Dataset entries:
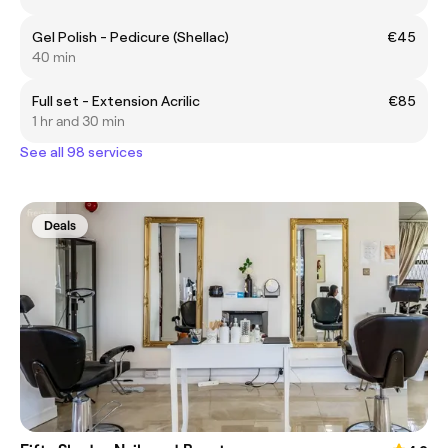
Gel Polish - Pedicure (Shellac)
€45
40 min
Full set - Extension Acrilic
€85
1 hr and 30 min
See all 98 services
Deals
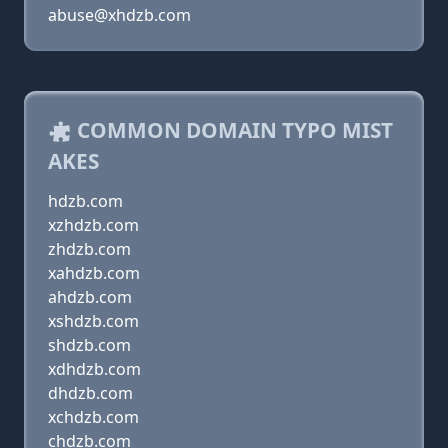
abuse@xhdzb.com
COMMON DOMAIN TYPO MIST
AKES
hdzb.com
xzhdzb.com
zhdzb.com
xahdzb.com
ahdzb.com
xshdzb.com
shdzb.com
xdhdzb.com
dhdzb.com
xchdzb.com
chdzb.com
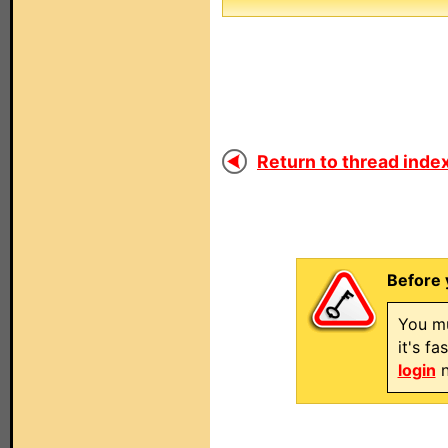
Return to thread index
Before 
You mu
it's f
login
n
...
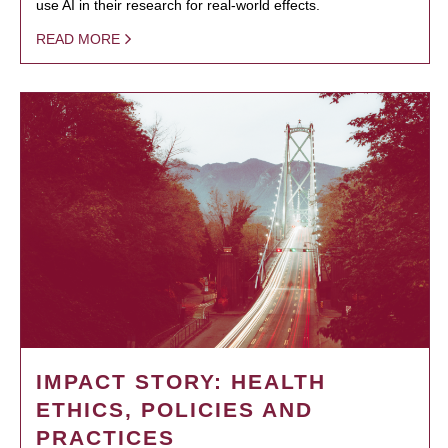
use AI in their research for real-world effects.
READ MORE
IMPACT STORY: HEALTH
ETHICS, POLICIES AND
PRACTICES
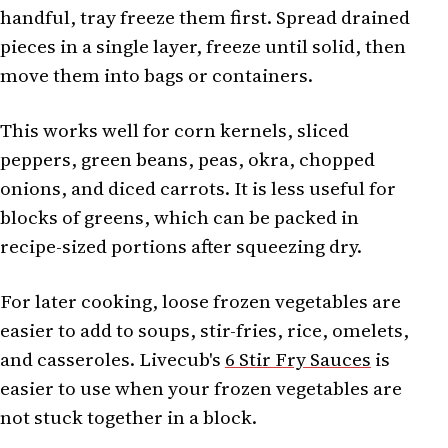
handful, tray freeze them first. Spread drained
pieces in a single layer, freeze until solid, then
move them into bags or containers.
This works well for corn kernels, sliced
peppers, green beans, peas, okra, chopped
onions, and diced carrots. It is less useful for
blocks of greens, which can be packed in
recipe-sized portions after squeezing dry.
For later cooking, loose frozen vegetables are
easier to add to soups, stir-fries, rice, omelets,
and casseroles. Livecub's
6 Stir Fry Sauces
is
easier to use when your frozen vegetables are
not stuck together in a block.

YOUR ASSIGNMENT: I'd like the lines above repeated exactly, from the one that contains "ETHICS, POLICIES AND" through the one that contains "onions, and diced", with no pictures.

REPLY:
ETHICS, POLICIES AND
PRACTICES
handful, tray freeze them first. Spread drained
pieces in a single layer, freeze until solid, then
move them into bags or containers.
This works well for corn kernels, sliced
peppers, green beans, peas, okra, chopped
onions, and diced carrots. It is less useful for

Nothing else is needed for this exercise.